06/12/19 : Christelle Dubos, secrétaire d’État auprès de la ministre de la Santé, devait venir en Dordogne ce 6 décembre, pour présenter le dispositif de complémentaire santé solidaire mais les perturbations des transports l’ont contrainte à annuler sa venue.
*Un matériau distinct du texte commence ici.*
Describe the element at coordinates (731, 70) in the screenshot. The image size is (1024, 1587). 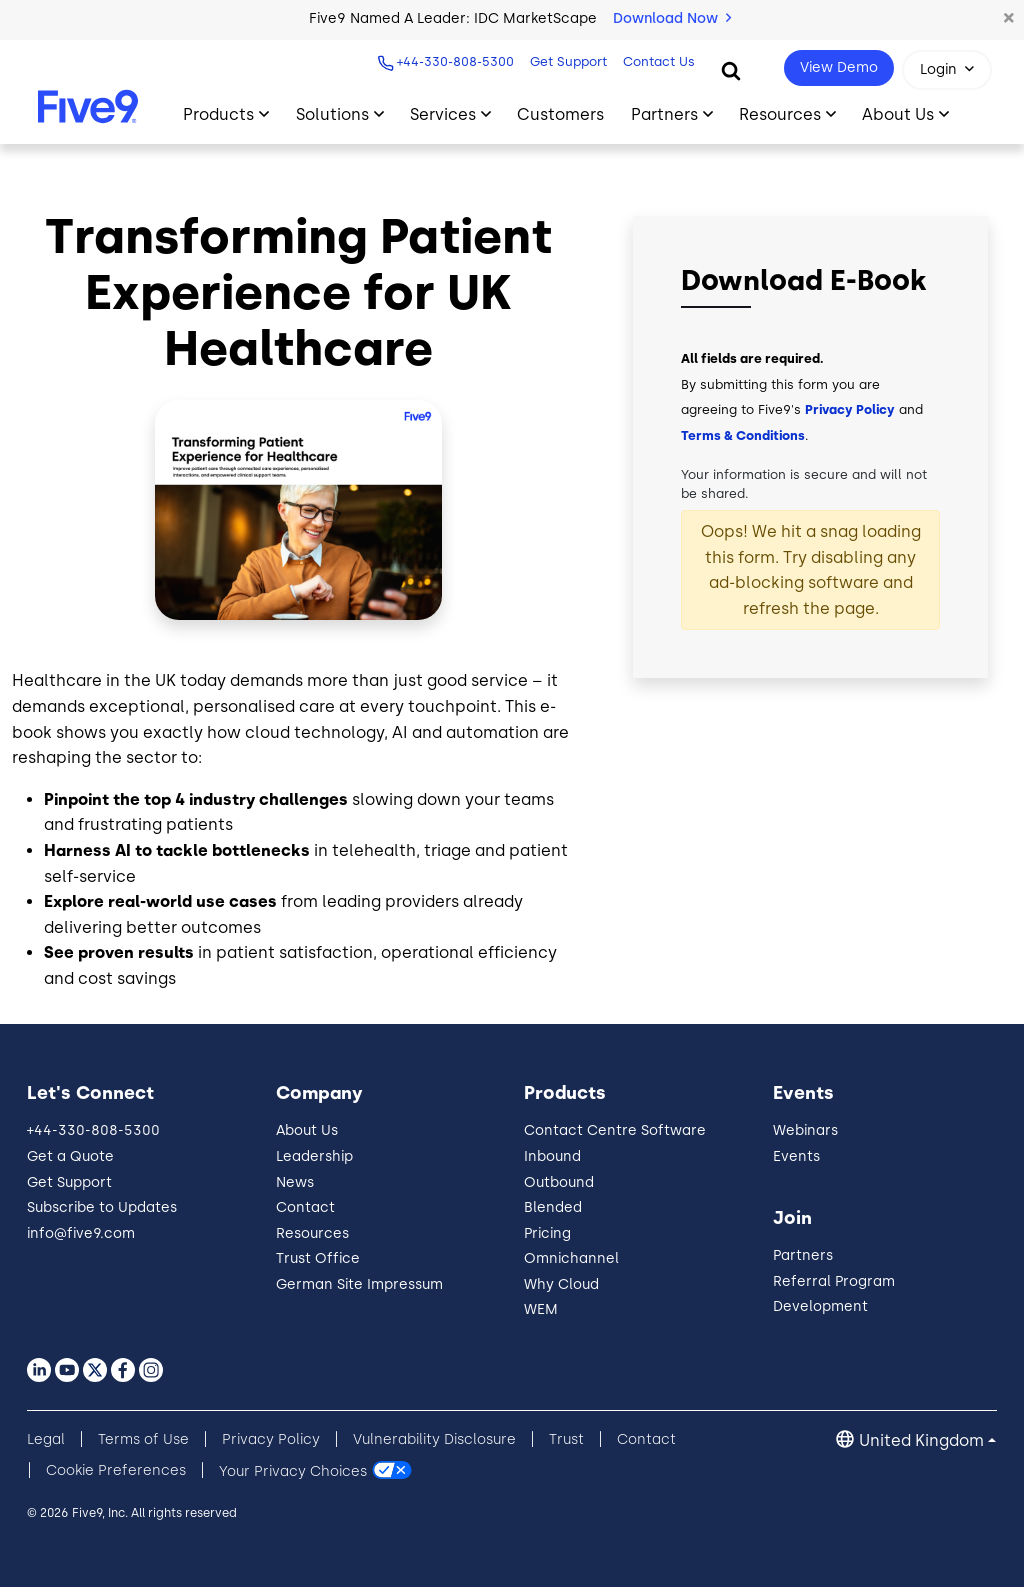 I see `[Search]` at that location.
05/12/19 : La Rochelle : (erratum) contrairement à ce qui a été indiqué, l'ouverture officielle des portes se fera en deux soirée : le vendredi à 18h avec élus, pompiers et Compagnons ; le samedi à 18h40 avec Isabelle Autissier et Romain Sazy (non Uini Antonio)

04/12/19 : Grèves dans les transports: Les infos trafic en Nouvelle-Aquitaine sont à retrouver sur : https://transports.nouvelle-aquitaine.fr/fr/info-trafic

04/12/19 : Saintes des manifestations sont à prévoir demain de 10h à 17h : Cours National, Pont Palissy, rue Gautier, cours Charles de Gaulle, rue Martel.

04/12/19 : La Rochelle : des manifestations sont à prévoir demain de 14h à 20h : Quartier de la Gare, boulevards Joffre, Robinet, Sautel et l’axe du Moulin des justices.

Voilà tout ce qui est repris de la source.